I really like when senses blur. Here someone has synchedGyorgy Ligeti'sArtikulation with Rainer Wehinger visual listening score. I remember visiting Hermann's Jazz Club some cloudless winter afternoon and following the band with a master orchestratral score & briskly keeping up by following distinct melody lines. Instead, here are written notes transmogrified into something slightly more subjective. Wehinger combines splashes/splots of sounds with swerving shapes and colours, bringing us (somehow) closer to Ligeti's idiosyncratic instrumentals.
The animation is beautiful. John Lennon is beautiful. It's all beautiful (& so are you).
"In 1969, a 14-year-old Beatle fanatic named Jerry Levitan, armed with a reel-to-reel tape deck, snuck into John Lennon's hotel room in Toronto and convinced John to do an interview about peace. 38 years later, Jerry has produced a film about it. Using the original interview recording as the soundtrack, director Josh Raskin has woven a visual narrative which tenderly romances Lennon's every word in a cascading flood of multipronged animation. Raskin marries the terrifyingly genius pen work of James Braithwaite with masterful digital illustration by Alex Kurina, resulting in a spell-binding vessel for Lennon's boundless wit, and timeless message."
I can't get over him (I really can't). I was ready to get on that plane to Montreal just to see him. What was I supposed to do? Stand in line to profess my love? Where is that line? I can't see it over here for the sunset. From the sunset(?) I will see him.
I find it slightly nauseating that we've come upon August (but this softens the blow). Nick Thorburn & Jim Guthrie are Human Highway & their debut album is Moody Motorcycle. That sentence itself gives you a little thrill, doesn't it?
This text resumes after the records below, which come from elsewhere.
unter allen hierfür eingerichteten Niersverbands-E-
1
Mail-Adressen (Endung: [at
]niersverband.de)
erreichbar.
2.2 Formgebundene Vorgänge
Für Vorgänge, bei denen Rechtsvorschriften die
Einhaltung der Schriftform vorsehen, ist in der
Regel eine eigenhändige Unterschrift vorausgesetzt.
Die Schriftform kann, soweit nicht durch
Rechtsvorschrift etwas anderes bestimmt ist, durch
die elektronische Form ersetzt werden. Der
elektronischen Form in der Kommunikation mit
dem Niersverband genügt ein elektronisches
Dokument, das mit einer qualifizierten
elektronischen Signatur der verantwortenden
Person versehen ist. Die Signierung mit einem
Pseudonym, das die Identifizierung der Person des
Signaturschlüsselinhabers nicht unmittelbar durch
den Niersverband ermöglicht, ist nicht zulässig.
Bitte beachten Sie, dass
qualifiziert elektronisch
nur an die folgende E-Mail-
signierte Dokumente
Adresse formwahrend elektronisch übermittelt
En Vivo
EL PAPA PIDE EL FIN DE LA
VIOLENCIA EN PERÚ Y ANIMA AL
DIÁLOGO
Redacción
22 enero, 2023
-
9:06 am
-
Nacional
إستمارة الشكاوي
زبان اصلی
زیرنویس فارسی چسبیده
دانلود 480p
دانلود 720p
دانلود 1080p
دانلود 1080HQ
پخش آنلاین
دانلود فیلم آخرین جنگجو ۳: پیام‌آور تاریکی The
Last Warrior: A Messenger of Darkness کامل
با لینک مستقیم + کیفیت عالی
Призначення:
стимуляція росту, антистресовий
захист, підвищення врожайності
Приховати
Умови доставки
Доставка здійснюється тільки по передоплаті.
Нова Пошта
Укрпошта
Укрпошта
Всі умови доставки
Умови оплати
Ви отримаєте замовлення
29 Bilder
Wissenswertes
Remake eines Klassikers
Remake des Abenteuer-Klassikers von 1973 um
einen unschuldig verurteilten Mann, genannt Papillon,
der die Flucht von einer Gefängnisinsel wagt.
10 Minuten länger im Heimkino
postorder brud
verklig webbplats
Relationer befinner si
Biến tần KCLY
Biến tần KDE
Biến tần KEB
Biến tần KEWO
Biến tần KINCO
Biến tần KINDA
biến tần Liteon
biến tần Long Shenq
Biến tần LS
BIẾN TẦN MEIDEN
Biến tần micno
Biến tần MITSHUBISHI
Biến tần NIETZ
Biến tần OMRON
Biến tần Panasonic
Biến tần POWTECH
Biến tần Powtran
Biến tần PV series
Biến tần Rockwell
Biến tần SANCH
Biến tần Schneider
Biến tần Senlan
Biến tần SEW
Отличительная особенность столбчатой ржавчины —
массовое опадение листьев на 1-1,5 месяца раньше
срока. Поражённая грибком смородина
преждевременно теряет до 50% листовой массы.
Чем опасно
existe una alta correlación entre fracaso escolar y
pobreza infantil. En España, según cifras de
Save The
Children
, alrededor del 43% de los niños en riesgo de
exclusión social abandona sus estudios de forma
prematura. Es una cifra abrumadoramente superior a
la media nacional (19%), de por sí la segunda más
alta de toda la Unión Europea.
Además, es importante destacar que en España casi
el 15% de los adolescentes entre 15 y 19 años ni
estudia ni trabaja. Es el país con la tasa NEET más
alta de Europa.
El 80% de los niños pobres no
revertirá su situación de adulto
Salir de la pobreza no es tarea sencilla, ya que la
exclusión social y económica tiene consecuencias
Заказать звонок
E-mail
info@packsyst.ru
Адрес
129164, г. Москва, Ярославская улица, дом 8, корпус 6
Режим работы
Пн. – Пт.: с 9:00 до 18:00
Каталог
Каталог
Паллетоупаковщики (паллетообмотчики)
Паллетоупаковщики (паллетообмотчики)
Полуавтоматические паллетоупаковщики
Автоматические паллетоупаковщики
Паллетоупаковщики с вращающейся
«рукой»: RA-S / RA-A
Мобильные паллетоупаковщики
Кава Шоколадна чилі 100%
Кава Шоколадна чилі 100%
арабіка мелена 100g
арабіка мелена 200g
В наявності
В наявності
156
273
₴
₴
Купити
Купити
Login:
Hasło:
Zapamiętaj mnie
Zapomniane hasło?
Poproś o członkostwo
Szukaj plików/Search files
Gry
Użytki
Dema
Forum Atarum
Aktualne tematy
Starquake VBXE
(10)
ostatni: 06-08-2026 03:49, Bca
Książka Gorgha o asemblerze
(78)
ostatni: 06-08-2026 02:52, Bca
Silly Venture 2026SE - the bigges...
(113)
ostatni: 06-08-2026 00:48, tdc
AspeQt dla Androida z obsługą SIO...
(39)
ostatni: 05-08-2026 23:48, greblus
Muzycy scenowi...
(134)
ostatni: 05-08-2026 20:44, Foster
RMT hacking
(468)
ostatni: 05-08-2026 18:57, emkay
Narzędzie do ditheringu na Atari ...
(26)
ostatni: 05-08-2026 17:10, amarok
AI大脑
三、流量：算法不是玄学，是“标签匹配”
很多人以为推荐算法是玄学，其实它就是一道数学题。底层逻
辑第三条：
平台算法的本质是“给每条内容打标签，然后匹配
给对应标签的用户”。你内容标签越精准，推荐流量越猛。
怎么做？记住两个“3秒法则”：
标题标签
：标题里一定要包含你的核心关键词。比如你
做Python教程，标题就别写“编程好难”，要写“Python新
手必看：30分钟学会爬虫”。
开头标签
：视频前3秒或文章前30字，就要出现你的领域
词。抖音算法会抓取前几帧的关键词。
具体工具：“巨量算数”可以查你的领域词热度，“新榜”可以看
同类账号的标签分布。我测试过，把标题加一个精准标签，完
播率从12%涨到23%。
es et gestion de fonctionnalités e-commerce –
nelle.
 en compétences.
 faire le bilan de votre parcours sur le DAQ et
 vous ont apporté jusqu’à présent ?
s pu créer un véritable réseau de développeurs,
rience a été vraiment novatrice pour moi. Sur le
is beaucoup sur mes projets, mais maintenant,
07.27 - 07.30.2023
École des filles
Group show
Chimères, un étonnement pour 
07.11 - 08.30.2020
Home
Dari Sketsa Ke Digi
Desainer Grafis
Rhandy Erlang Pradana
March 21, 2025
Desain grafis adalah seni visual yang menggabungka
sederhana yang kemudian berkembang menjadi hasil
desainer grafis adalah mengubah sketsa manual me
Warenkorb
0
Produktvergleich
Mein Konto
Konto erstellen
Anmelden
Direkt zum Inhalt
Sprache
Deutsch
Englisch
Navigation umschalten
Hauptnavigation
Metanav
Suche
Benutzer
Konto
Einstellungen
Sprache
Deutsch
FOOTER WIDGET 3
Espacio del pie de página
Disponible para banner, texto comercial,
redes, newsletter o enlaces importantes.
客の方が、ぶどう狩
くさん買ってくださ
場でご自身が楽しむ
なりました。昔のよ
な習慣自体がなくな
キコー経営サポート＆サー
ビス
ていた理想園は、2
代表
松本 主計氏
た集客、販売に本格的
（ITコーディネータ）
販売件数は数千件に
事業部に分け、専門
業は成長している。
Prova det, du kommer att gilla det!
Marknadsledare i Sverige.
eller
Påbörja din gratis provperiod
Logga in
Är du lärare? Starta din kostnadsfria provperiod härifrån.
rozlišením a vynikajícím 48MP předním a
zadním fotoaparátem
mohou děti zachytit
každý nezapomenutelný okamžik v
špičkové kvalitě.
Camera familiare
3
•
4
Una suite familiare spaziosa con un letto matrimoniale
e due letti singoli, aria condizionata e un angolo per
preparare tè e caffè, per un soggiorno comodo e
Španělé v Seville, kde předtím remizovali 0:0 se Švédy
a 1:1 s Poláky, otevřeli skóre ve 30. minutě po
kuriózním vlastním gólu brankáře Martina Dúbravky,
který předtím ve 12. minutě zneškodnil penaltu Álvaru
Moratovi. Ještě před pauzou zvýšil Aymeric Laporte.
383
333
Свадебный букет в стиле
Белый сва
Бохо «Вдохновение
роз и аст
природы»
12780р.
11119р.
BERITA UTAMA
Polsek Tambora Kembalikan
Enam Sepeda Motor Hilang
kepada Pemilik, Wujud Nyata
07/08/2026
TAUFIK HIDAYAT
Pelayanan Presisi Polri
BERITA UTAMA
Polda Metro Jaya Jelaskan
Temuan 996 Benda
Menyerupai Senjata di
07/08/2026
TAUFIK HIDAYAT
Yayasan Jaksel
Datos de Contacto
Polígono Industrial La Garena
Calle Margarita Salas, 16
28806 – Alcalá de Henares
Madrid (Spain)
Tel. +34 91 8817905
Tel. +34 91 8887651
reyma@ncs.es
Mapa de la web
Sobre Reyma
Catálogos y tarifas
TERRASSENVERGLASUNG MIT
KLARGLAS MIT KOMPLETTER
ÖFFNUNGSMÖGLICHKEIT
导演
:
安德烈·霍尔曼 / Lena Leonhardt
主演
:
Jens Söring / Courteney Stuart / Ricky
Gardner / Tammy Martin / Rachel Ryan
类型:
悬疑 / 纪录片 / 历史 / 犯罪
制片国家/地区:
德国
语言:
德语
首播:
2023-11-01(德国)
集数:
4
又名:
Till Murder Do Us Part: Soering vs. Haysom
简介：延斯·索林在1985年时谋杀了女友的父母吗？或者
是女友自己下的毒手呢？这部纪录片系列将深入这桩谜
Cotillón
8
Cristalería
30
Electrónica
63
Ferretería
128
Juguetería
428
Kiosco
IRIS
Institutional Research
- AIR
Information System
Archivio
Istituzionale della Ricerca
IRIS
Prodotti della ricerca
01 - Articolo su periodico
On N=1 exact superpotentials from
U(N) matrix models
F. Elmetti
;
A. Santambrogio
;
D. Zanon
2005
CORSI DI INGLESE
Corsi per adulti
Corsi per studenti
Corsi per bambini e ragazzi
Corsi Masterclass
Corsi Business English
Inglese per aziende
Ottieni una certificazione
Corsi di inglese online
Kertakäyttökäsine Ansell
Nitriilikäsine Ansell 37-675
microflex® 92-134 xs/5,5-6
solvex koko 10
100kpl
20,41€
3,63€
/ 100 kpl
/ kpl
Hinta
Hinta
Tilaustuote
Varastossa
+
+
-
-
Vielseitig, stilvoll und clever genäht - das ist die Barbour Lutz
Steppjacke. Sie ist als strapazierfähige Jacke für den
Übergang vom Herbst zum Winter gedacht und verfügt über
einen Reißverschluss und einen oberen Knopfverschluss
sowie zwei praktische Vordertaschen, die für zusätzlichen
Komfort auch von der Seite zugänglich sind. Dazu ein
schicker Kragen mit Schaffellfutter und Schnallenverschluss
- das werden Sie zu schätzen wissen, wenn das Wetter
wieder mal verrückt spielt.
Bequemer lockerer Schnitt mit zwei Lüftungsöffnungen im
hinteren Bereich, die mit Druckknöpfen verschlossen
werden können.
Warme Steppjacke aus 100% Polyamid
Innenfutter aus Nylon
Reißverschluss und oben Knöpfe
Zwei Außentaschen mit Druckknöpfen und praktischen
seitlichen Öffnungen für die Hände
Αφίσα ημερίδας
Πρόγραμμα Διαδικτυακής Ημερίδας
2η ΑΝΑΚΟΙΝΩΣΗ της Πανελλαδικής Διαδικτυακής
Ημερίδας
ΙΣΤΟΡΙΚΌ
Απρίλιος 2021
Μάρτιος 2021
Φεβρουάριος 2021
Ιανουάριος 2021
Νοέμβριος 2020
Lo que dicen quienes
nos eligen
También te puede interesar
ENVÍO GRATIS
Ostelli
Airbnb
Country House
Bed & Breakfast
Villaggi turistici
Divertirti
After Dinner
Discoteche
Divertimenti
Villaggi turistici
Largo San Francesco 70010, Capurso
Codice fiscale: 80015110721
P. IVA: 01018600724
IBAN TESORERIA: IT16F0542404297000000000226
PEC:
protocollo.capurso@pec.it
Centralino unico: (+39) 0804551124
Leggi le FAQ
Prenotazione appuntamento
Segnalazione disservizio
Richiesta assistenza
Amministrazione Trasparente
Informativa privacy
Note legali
Thorburn describes the duo as possessing an Everly Brothers/Simon & Garfunkel "lullaby-type stuff" sound. As one who advocates free love to all musical genres, I have always maintained a tremendous soft spot for folk harmonies. It sounds like a marriage between early jazz & later rock rooted from when "a moment of hurt combines with a moment of boredom."
I have fierce anticipation for an album which (even now) feels like a triumph of tenderness, lost & found.